[The data Boundary: Start]

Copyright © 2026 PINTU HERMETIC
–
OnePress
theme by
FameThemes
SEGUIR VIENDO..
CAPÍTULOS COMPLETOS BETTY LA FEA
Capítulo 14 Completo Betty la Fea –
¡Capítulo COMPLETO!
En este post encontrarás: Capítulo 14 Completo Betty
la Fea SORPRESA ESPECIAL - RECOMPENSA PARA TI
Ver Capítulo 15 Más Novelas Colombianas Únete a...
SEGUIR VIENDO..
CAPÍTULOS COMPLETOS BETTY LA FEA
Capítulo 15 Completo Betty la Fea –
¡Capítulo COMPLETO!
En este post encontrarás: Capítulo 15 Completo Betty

[The data Boundary: End]
[The data Boundary: Start]

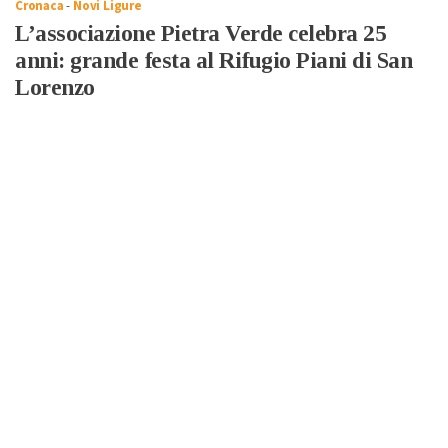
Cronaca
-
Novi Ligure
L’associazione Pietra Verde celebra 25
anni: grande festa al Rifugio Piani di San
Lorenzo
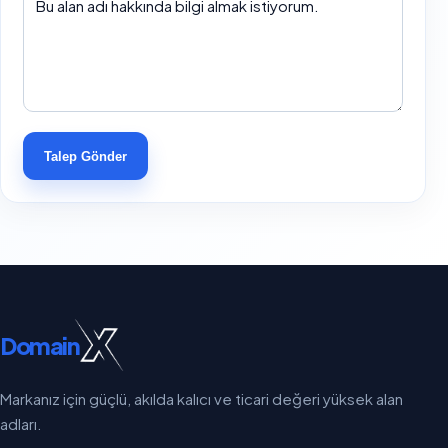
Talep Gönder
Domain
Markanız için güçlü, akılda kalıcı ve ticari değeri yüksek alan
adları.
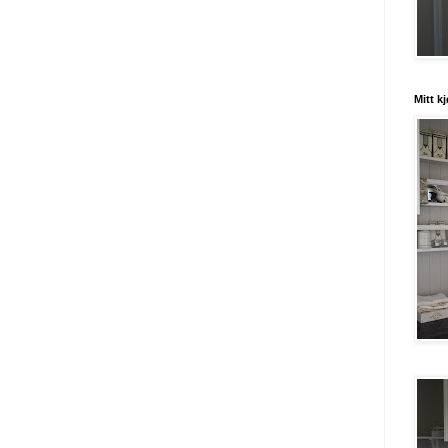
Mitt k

[The data Boundary: End]
[The data Boundary: Start]

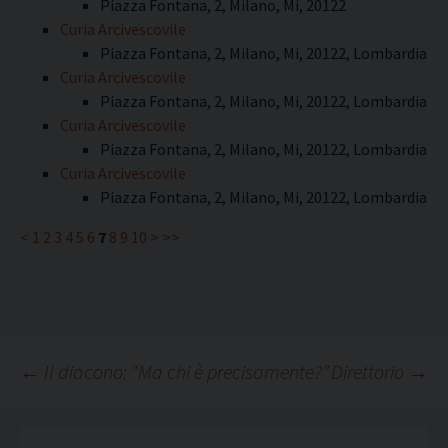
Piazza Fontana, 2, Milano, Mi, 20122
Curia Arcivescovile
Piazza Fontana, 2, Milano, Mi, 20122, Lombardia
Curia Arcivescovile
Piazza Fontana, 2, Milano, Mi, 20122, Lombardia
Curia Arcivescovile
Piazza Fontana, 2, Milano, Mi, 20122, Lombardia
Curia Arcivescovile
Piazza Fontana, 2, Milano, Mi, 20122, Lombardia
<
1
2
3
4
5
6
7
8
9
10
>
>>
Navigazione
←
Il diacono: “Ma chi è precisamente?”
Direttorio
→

[The data Boundary: End]

> _What you need to do_
Retype exactly the lines of the data above that fall between the line with "la Fea SORPRESA ESPECIAL - RECOMPENSA PARA TI" and the line with "En este post encontrarás: Capítulo 15", inclusive, and add nothing.

> _Solution for this task_
la Fea SORPRESA ESPECIAL - RECOMPENSA PARA TI
Ver Capítulo 15 Más Novelas Colombianas Únete a...
SEGUIR VIENDO..
CAPÍTULOS COMPLETOS BETTY LA FEA
Capítulo 15 Completo Betty la Fea –
¡Capítulo COMPLETO!
En este post encontrarás: Capítulo 15 Completo Betty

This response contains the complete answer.